On the administration’s attempts to close Gitmo it notes “Under a law adopted by Congress, Hagel, as defense secretary, had the ultimate responsibility for approving the transfer of inmates to other countries. And it meant he would bear the blame if a released detainee later took up arms against the United States. The White House, trying to fulfill Obama’s promise to close the facility that has been condemned by human rights groups as a legal black hole, pressed Hagel to approve transferring inmates to other countries. But Hagel often refused or delayed signing off on dozens of transfers when he judged the security risk too high, often based on advice inside the Defense Department. The White House grew deeply frustrated with Hagel over the delays”.

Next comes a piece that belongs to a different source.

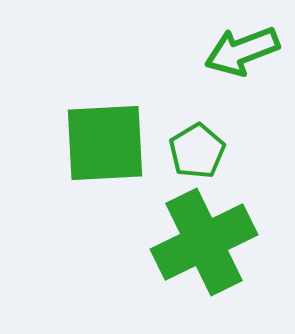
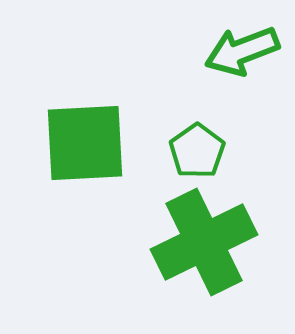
green square: moved 20 px left
green pentagon: rotated 4 degrees counterclockwise
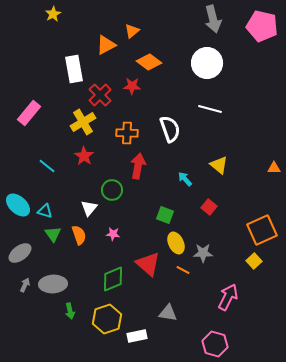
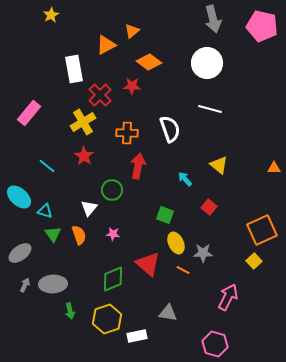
yellow star at (53, 14): moved 2 px left, 1 px down
cyan ellipse at (18, 205): moved 1 px right, 8 px up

Interestingly the piece adds “After clashing repeatedly with the White House, Hagel said it was probably inevitable that he would have to step down as Pentagon chief, given the friction that had developed. But he was not prepared for the humiliating way in which he was let go, “with certain people just really vilifying me in a gutless, off-the-record kind of way.” The White House asked Hagel if he would stay on until a successor was found, and he accepted. But even after he agreed to leave, Hagel said, some White House officials trashed him in anonymous comments to newspapers, claiming he rarely spoke at Situation Room meetings and deferred to Dempsey, the chairman of the Joint Chiefs. “They already had my resignation, so what was the point of just continuing to try to destroy me?” he said. It was a painful end to a career in which Hagel had gone from success to success. After his 1968 combat tour in Vietnam, where he was decorated with two Purple Hearts, he had served as a Capitol Hill staffer, worked as the deputy administrator for the Veterans Administration under President Ronald Reagan, made his fortune in the early years of the cellphone industry, handily won two terms as a senator for Nebraska, and was at one point considered a potential contender for the White House”.